Deep in Ladakh, in the heart of winter, a whole river turns to stone. The Zanskar freezes from the top down until there is a sheet of ice strong enough to walk on. The local people have used it for generations to reach their villages — they call it the Chadar, the blanket. In the winter of 2024, at eleven years old, I walked across it too.
Everyone had warned me about one number before we left: minus 35. That is how cold it can get out there at night. I had felt cold before — on Everest Base Camp two years earlier the water had frozen overnight — but the Chadar is a different kind of cold. It does not visit you. It lives there.
From Everest's trail to a frozen river
By the time I stood at the start of the Chadar, I was not completely new to the mountains. Everest Base Camp at nine had taught my body what altitude felt like and taught my mind one important habit: never to say “ab nahi ho payega.” Never to decide in advance that I couldn't.
But the Chadar asks for something the regular trail does not. On a normal trek you trust the ground. Here, the ground is a river that is only sleeping. Every step is a small act of trust — you put your weight down and the ice holds, and you do it again, and again, for hours.
What minus 35 actually feels like
People always ask me this, so let me be honest about the small things, because the small things are the whole story up there:
- Water becomes a daily problem. Anything liquid wants to turn solid. You learn to keep your bottle close to your body, and you drink while you still can.
- The ice has a voice. As you walk, the Chadar shifts and settles under you with cracks and groans. The first time you hear it your heart jumps. After a while you understand it is just the river breathing, and you keep walking.
- You walk in layers, not clothes. Layer over layer over layer, until moving itself becomes work. Warmth out there is something you build, piece by piece, not something you simply have.

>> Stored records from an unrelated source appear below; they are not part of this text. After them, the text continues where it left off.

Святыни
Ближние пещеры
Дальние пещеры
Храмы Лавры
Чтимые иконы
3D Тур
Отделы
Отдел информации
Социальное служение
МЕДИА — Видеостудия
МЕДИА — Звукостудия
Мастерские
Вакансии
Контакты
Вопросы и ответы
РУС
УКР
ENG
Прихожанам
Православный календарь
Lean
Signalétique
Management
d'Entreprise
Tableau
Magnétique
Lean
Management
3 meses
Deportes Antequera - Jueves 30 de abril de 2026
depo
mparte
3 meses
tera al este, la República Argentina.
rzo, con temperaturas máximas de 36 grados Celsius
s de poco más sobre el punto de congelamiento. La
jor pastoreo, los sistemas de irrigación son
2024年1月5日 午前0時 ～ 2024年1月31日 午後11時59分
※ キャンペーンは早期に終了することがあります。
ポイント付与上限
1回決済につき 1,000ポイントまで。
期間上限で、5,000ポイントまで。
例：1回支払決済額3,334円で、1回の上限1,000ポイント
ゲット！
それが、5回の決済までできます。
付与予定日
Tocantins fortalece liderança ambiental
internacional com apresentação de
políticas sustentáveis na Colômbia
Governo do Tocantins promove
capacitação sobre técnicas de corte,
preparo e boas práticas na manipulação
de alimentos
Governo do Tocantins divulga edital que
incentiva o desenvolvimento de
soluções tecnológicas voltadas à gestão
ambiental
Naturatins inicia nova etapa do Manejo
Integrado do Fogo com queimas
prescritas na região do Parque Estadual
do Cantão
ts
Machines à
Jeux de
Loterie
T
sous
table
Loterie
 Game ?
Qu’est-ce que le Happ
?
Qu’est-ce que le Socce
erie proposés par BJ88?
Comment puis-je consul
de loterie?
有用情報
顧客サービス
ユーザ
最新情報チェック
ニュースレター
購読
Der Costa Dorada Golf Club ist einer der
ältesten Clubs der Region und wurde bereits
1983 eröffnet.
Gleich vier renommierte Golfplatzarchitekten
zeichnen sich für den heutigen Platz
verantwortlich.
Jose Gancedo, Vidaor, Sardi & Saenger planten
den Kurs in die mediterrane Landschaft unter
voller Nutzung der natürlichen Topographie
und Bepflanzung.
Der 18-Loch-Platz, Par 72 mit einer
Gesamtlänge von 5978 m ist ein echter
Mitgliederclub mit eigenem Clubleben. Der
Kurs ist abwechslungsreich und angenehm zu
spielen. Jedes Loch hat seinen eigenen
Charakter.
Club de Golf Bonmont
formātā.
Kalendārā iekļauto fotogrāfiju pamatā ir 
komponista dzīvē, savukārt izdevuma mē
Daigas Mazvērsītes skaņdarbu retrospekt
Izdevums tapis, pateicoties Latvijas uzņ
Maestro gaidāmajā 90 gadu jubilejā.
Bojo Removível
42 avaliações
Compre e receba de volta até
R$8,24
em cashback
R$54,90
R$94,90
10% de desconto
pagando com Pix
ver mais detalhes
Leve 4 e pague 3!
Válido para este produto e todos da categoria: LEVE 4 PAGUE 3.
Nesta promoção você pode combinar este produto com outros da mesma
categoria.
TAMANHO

- Nights are the real test. The trekking is hard, but it is the still hours — sitting, waiting, sleeping in that cold — that ask the most of you.

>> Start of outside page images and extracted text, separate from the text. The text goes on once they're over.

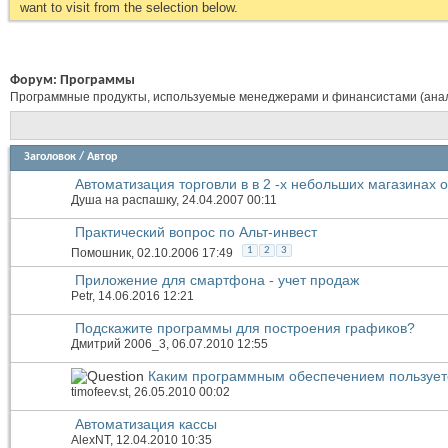
want to visit from the selection below.
Форум:
Программы
Программные продукты, используемые менеджерами и финансистами (аналит
Заголовок
/
Автор
Автоматизация торговли в в 2 -х небольших магазинах 
Душа на распашку
, 24.04.2007 00:11
Практический вопрос по Альт-инвест
1
2
3
Помошник
, 02.10.2006 17:49
Приложение для смартфона - учет продаж
Petr
, 14.06.2016 12:21
Подскажите программы для построения графиков?
Дмитрий 2006_3
, 06.07.2010 12:55
Каким программным обеспечением пользует
timofeev.st
, 26.05.2010 00:02
Автоматизация кассы
AlexNT
, 12.04.2010 10:35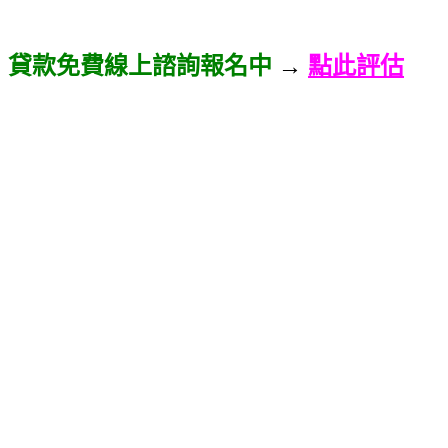
貸款免費線上諮詢報名中
→
點此評估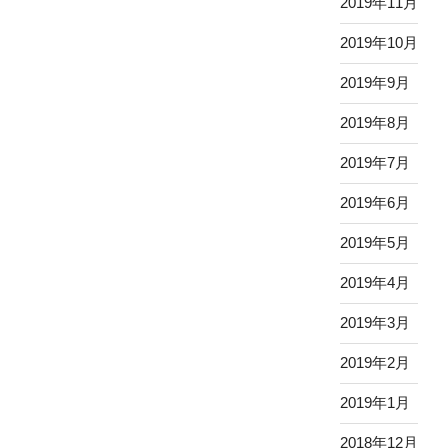
2019年11月
2019年10月
2019年9月
2019年8月
2019年7月
2019年6月
2019年5月
2019年4月
2019年3月
2019年2月
2019年1月
2018年12月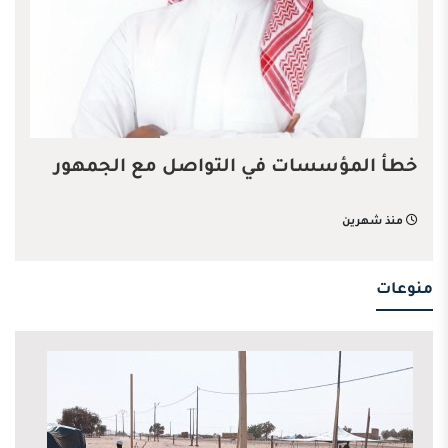
خطأ المؤسسات في التواصل مع الجمهور
منذ شهرين
منوعات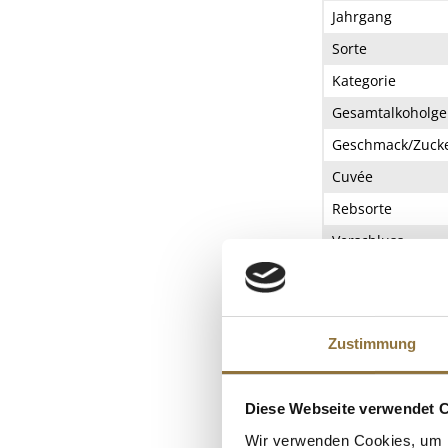
Jahrgang
Sorte
Kategorie
Gesamtalkoholge
Geschmack/Zucke
Cuvée
Rebsorte
Verschluss
ZUTATEN/PROD
Weißwein, trocken.
Schutzatmosphäre 
Zustimmung
Verantwortlicher 
Diese Webseite verwendet 
NÄHRWERTTAB
Wir verwenden Cookies, um I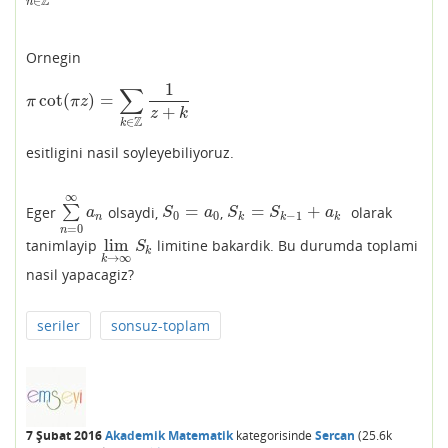
Z
∈
n
Ornegin
1
∑
cot
(
)
=
π
cot
(
π
z
)
=
∑
k
∈
Z
1
z
+
k
π
π
z
+
z
k
Z
∈
k
esitligini nasil soyleyebiliyoruz.
∞
=
=
+
Eger
∑
olsaydi,
,
olarak
∑
n
=
0
∞
a
n
S
0
=
a
0
S
k
=
S
k
−
1
+
a
k
a
S
a
S
S
a
0
0
−
1
n
k
k
k
=
0
n
lim
tanimlayip
limitine bakardik. Bu durumda toplami
lim
k
→
∞
S
k
S
k
→
∞
k
nasil yapacagiz?
seriler
sonsuz-toplam
7 Şubat 2016
Akademik Matematik
kategorisinde
Sercan
(
25.6k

The river teaches patience
The Chadar does not let you hurry. If you rush, you slip; if you panic at the cracking ice, you tire yourself out for nothing. So the whole trek becomes a lesson in staying calm — slow feet, steady breathing, eyes on the next stretch of white, not on the whole frozen valley ahead.

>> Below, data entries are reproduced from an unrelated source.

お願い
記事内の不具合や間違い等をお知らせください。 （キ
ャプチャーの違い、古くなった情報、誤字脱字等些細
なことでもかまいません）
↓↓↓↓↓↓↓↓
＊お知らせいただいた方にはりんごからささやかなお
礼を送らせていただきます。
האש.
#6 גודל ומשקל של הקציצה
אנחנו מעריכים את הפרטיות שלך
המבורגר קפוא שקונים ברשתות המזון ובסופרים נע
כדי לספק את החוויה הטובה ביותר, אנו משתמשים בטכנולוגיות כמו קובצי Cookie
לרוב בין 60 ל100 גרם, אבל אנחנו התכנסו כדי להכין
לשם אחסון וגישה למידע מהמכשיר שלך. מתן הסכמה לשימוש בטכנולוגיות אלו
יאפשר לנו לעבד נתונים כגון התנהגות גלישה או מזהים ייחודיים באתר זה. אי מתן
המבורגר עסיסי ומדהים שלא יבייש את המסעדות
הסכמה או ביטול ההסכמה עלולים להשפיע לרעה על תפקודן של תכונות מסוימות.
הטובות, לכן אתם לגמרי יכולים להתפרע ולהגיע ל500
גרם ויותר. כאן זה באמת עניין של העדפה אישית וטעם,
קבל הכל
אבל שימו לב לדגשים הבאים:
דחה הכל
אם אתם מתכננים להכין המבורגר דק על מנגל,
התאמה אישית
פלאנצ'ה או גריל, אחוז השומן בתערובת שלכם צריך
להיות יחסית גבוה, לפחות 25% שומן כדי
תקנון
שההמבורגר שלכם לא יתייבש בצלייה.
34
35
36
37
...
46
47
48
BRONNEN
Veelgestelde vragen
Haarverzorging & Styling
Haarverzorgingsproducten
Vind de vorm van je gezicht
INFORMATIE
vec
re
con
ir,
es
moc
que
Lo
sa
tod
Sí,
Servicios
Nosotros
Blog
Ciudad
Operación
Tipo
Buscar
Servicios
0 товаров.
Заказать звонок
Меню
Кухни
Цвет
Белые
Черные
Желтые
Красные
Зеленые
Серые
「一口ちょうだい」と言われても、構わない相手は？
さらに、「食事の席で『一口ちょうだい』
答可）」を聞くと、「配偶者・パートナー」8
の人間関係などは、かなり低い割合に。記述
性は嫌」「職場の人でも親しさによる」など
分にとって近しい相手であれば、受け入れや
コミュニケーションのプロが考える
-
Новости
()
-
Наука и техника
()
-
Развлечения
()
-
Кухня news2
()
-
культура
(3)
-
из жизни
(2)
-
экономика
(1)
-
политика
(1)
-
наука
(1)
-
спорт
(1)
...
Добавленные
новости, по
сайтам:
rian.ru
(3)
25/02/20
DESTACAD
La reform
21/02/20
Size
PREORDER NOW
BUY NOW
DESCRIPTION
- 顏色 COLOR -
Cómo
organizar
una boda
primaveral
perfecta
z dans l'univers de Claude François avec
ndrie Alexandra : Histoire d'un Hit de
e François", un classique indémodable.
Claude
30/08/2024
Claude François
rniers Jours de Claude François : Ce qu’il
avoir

That is the strange gift of a place like this. It looks like it is testing your body, and it is. But really it is working on your mind — teaching an eleven-year-old how to be patient and unafraid in a place built to make you neither.
What the frozen river left with me
I came back from the Chadar warmer than I had any right to feel — not in temperature, but inside. I had walked across a river at minus 35 and it had held me, and I had held myself. After Everest Base Camp at nine and the Chadar at eleven would come Kang Yatse at nearly 20,000 feet, and back home, the barbell — the squats and deadlifts that people use to call me “Gujarat's Strongest Girl.”
Different arenas, same lesson, learned first on a sheet of ice: stay calm, trust your training, take the next step. The river will hold.